This spring a large black locust tree was removed from my backyard. In a fit of revenge, the roots of the locust sent hundreds of shoots skyward turning the lawn into a miniature locust forest. The succulent new growth of these saplings provided the perfect food and shelter for aphids and an aphidtopia erupted on these shoots. As aphids feed on plant sap, they produce a waste product called honeydew. Honeydew is a sweet concoction of sugars, amino acids, and other compounds. As this sticky goo degrades, telltale odors emanate from the aphid-infested plant. A delicate insect with diaphanous wings called a lacewing, the adult stage of the aphid lion, is cruising the hood in search of food for herself and her babes. The aphid-related odors wafting from my locust tree are like the smell of burgers and fries to a fast food junkie. They signal the mother lacewing that "dinner is served." Upon arriving on a plant, if the proper cues are present, the female lacewing touches her abdomen to the surface of the leaf and draws out a thin strand of protein.
At the tip of this stalk, she deposits a single egg. Why she goes to this trouble is not entirely clear. Perhaps, by placing the egg on a stalk hungry predators, including other aphid lions, are less likely to snack on the tasty egg. After hatching, the tiny aphid lion shinnies down the stalk and begins its search for food. If mom was clever, a smorgasbord of aphids may await nearby. The aphid lion is a close relative of the antlion we met in Bug of the Week on June 20 - Lions in the sand. Like its cousin the antlion, aphid lions have powerful, sickle-shape jaws that grasp the prey. Once attached to the aphid, a pump in the aphid lion's head sucks the life from the hapless victim. Aphid lions are reported to devour 200 aphids per week and several hundred during the course of their development.

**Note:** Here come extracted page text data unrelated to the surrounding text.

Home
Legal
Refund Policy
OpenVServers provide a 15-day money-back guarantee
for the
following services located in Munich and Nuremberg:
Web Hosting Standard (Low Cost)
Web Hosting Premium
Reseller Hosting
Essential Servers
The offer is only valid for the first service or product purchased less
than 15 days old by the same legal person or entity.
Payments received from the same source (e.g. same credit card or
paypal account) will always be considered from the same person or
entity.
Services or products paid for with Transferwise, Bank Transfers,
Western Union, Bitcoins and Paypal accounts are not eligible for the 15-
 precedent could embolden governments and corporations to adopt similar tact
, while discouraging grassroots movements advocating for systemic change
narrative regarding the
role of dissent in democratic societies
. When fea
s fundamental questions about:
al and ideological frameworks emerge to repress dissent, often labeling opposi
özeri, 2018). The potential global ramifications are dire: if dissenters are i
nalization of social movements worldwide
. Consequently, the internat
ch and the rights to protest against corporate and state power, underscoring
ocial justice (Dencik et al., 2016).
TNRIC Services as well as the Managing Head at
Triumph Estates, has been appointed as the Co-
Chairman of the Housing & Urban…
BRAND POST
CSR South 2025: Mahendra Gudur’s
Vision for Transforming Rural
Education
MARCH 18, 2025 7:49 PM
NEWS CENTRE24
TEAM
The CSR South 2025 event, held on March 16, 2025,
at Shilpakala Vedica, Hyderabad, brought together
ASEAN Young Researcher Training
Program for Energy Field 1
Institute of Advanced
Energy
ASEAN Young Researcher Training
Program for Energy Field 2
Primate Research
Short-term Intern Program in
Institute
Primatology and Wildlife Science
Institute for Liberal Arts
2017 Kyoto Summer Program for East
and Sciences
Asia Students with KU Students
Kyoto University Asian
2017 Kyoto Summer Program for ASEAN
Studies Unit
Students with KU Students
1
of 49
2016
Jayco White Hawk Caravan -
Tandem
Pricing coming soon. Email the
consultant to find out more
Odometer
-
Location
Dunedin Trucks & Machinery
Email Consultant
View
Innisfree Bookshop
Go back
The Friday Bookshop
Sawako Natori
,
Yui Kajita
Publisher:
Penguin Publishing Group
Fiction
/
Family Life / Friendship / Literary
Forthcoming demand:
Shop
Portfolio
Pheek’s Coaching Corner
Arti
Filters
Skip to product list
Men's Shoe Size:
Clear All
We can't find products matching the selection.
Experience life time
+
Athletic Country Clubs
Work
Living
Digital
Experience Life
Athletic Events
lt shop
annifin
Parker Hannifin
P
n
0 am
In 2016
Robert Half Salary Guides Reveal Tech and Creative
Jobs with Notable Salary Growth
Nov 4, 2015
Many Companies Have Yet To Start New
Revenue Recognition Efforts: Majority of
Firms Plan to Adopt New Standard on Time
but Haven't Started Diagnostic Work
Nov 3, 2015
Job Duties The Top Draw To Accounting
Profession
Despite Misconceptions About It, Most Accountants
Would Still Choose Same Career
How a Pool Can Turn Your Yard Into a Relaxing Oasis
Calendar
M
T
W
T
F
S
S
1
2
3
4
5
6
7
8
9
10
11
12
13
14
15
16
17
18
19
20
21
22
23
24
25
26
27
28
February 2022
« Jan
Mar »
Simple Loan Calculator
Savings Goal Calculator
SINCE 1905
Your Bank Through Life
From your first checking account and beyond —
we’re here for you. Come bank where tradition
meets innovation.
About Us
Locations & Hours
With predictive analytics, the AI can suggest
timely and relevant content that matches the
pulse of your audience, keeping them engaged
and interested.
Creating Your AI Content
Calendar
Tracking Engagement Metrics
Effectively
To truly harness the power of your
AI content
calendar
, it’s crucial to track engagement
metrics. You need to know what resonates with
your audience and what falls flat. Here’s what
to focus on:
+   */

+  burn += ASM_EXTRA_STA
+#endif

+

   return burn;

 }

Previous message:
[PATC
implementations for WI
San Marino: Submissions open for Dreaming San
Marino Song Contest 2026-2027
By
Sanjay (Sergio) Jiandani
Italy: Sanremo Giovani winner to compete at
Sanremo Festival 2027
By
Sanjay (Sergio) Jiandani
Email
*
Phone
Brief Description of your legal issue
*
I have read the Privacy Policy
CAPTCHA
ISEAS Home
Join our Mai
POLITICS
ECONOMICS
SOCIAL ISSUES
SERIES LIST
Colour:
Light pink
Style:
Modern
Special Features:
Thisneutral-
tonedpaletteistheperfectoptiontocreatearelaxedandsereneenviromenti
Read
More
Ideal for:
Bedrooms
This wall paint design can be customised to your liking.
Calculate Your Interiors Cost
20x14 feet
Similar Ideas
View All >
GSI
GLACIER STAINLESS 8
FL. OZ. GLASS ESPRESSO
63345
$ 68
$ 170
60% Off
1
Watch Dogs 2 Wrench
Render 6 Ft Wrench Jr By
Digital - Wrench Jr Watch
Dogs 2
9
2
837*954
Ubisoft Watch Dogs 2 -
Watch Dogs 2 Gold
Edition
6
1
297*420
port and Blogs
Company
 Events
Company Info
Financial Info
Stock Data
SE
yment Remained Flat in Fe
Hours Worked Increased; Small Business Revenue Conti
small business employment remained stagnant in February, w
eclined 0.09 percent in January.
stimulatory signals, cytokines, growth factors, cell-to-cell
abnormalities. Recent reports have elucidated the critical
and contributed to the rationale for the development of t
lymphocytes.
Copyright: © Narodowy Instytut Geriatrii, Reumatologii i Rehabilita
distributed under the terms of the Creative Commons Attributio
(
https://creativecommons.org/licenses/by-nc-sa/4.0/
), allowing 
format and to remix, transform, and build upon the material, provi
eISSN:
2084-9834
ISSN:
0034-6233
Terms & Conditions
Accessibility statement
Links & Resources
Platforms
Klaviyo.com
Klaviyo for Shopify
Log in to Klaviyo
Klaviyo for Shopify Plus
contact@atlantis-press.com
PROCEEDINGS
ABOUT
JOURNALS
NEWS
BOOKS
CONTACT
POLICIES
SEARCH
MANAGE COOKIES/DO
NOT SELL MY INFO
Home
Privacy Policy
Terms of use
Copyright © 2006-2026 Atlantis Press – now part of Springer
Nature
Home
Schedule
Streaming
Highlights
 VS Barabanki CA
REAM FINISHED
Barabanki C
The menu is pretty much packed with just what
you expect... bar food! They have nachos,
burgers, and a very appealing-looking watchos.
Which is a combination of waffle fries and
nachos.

After shedding its skin twice to grow, the aphid lion spins a white cocoon and attaches it to the plant. Within this silken orb the transformation from alligator-like larva to pupa to winged adult takes place. After a few weeks in the cocoon, the beautiful lacewing adult emerges. The adult green lacewing has fantastic golden eyes and dozens of veins running through its translucent wings. Lacewings adults eat nectar and pollen and honeydew produced by aphids and other sucking insects. Lacewing larvae are voracious and eat a variety of prey in addition to aphids including caterpillars, spider mites, beetle larvae, and eggs of many kinds of plant pests.
Aphid lions can be purchased commercially and released on plants to help reduce pest populations. Aphid lions have been used to reduce pests with some success in agricultural crops such as cotton and strawberries, and to reduce mealybugs on houseplants indoors as well as sap-sucking bugs in landscapes and nurseries. As I watched the aphid lion devour an aphid with remarkable gusto, I couldn't help but be thankful that aphid lions are not the size of the German Shepherd next door. If they were, we would all be running for our lives!